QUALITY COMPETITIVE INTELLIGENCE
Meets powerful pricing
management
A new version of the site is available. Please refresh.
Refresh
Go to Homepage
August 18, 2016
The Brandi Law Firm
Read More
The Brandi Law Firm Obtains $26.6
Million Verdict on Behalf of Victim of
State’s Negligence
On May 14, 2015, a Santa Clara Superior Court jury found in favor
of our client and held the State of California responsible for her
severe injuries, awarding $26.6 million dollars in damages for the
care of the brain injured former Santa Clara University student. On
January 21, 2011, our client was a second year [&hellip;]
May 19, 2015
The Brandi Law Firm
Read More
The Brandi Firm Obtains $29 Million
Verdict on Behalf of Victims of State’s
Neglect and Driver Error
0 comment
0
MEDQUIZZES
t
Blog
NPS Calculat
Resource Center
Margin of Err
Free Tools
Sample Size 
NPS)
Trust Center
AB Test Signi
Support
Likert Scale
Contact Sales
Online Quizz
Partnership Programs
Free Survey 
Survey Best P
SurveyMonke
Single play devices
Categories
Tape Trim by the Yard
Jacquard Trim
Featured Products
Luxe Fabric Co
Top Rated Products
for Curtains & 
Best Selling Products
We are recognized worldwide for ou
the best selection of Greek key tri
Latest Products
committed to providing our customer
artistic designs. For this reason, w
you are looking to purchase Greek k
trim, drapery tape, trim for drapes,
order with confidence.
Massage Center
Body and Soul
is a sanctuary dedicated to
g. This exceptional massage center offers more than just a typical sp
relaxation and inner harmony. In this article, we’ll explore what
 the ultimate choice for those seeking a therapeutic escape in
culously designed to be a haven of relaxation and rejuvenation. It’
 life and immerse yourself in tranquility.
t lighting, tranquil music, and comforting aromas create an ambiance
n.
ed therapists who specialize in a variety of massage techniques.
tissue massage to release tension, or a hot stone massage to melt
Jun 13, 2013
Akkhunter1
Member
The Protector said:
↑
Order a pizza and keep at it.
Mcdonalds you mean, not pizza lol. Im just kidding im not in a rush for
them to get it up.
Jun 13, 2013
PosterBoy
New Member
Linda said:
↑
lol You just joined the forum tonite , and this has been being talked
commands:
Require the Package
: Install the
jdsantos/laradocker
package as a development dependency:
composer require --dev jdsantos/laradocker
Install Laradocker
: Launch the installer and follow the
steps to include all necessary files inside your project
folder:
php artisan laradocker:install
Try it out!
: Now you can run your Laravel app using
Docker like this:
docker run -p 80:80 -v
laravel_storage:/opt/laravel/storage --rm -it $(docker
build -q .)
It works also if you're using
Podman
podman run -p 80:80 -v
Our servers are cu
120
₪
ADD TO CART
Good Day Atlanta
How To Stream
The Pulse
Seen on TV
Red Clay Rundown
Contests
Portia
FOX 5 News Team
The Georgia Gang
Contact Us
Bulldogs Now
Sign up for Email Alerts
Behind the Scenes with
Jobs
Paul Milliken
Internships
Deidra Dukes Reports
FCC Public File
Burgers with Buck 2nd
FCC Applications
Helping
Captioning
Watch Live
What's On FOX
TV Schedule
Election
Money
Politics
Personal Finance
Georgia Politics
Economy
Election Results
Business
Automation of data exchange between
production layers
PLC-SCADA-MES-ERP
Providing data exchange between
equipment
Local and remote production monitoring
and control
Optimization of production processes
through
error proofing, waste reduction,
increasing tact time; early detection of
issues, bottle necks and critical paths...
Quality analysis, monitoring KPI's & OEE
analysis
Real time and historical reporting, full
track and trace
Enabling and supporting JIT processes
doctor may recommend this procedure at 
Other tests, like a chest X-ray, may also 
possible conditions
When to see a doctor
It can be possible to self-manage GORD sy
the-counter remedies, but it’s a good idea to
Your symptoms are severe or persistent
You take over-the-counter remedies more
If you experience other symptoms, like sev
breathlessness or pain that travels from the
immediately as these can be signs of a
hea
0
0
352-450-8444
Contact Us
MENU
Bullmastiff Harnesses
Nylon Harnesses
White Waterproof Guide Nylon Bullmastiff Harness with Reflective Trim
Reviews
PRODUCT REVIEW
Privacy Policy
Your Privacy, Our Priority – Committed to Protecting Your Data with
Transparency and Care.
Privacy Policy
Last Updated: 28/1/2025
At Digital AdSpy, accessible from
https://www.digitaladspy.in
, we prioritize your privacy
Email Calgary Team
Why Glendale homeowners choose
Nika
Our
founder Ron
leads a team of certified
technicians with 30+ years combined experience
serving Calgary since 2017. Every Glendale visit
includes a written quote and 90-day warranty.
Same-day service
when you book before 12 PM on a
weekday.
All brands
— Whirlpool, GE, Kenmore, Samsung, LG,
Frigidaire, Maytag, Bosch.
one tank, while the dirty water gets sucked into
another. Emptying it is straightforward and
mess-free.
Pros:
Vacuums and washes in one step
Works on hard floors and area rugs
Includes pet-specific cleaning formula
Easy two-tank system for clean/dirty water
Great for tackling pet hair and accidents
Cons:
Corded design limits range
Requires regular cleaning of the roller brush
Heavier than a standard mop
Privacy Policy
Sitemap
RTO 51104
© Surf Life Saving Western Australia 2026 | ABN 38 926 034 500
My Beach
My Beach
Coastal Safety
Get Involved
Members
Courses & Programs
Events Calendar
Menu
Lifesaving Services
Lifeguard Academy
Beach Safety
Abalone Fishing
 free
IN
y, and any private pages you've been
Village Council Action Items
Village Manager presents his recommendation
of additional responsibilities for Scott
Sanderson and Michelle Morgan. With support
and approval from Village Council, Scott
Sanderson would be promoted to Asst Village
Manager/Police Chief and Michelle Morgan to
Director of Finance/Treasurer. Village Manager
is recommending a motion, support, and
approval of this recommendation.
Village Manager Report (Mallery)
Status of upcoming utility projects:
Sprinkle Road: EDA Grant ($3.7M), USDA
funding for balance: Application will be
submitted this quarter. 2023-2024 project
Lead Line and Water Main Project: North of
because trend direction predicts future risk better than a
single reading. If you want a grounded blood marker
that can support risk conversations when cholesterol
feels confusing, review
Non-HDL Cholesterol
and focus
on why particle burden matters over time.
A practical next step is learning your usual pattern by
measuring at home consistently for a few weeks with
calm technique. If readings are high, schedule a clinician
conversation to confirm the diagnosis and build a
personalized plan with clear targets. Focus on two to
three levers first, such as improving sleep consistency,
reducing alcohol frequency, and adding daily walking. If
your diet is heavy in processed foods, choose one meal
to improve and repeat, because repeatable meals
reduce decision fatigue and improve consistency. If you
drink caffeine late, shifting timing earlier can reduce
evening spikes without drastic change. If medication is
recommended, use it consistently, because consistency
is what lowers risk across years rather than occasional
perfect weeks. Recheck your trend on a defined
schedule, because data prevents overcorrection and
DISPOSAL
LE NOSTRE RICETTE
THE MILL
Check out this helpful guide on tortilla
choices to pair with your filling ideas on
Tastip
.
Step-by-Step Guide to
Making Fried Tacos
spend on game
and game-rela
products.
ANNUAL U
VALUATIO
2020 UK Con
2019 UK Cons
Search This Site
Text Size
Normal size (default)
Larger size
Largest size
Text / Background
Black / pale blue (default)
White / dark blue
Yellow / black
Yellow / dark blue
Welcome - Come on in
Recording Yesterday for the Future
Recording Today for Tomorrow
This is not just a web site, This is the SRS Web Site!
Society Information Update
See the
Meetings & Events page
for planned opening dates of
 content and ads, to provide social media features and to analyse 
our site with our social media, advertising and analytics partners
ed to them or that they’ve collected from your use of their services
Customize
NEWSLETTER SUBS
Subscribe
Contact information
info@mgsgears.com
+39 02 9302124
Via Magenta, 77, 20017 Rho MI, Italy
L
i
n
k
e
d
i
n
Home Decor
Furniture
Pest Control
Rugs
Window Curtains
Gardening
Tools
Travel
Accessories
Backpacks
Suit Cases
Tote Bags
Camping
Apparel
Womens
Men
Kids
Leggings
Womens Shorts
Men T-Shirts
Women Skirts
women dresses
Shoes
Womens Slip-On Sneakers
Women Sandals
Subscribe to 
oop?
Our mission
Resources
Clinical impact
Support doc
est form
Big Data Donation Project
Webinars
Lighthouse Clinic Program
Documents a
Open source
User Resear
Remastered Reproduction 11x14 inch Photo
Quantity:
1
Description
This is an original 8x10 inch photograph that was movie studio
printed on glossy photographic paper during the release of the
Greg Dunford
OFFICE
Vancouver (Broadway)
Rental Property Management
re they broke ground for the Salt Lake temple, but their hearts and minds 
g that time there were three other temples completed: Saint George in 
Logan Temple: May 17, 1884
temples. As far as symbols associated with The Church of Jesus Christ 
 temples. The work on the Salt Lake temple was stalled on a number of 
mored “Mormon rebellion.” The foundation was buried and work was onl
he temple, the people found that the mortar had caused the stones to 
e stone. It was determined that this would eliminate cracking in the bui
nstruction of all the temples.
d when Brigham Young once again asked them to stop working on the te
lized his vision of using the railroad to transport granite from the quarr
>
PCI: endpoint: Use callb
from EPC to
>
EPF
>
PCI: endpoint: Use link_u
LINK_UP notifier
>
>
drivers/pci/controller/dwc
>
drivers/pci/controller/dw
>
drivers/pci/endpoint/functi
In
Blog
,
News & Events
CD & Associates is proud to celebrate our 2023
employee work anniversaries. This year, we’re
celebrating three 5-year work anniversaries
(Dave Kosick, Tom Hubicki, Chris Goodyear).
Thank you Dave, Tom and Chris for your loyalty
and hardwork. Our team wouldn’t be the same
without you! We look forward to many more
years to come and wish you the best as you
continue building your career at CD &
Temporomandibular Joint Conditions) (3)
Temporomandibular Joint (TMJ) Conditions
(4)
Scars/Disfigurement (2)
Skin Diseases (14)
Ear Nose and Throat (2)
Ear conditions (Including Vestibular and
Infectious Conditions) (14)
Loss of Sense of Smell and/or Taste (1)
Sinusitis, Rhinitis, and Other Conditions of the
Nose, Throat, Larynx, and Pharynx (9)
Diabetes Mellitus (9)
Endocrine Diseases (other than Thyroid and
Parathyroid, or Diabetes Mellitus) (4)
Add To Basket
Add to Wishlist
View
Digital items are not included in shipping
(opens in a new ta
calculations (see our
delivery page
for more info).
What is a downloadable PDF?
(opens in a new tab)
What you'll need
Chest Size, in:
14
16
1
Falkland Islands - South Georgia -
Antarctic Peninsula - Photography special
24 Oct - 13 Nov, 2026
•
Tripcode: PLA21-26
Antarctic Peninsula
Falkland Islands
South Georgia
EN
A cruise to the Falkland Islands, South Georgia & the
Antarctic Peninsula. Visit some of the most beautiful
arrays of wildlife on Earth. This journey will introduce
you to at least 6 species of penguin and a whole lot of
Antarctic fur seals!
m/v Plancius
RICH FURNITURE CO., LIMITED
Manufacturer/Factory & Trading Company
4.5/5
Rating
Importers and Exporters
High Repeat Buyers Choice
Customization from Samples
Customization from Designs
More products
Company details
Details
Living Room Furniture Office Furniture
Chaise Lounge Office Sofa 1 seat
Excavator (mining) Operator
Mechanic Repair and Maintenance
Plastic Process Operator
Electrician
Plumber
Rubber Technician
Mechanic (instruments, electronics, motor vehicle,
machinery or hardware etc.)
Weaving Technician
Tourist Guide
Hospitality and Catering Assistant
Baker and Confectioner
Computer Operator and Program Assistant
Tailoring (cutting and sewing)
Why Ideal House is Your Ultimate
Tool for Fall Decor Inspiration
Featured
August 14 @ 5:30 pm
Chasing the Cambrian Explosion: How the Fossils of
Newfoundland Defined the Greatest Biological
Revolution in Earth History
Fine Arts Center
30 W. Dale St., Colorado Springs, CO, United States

★ ★ ★ ★ ★ ★ ★

WORK ORDER: Look above for the line holding "926 034 500" and the line holding "recommended, use it". Retype both, and every line between them, word for word and nothing else.

EXERCISE RESPONSE:
© Surf Life Saving Western Australia 2026 | ABN 38 926 034 500
My Beach
My Beach
Coastal Safety
Get Involved
Members
Courses & Programs
Events Calendar
Menu
Lifesaving Services
Lifeguard Academy
Beach Safety
Abalone Fishing
 free
IN
y, and any private pages you've been
Village Council Action Items
Village Manager presents his recommendation
of additional responsibilities for Scott
Sanderson and Michelle Morgan. With support
and approval from Village Council, Scott
Sanderson would be promoted to Asst Village
Manager/Police Chief and Michelle Morgan to
Director of Finance/Treasurer. Village Manager
is recommending a motion, support, and
approval of this recommendation.
Village Manager Report (Mallery)
Status of upcoming utility projects:
Sprinkle Road: EDA Grant ($3.7M), USDA
funding for balance: Application will be
submitted this quarter. 2023-2024 project
Lead Line and Water Main Project: North of
because trend direction predicts future risk better than a
single reading. If you want a grounded blood marker
that can support risk conversations when cholesterol
feels confusing, review
Non-HDL Cholesterol
and focus
on why particle burden matters over time.
A practical next step is learning your usual pattern by
measuring at home consistently for a few weeks with
calm technique. If readings are high, schedule a clinician
conversation to confirm the diagnosis and build a
personalized plan with clear targets. Focus on two to
three levers first, such as improving sleep consistency,
reducing alcohol frequency, and adding daily walking. If
your diet is heavy in processed foods, choose one meal
to improve and repeat, because repeatable meals
reduce decision fatigue and improve consistency. If you
drink caffeine late, shifting timing earlier can reduce
evening spikes without drastic change. If medication is
recommended, use it consistently, because consistency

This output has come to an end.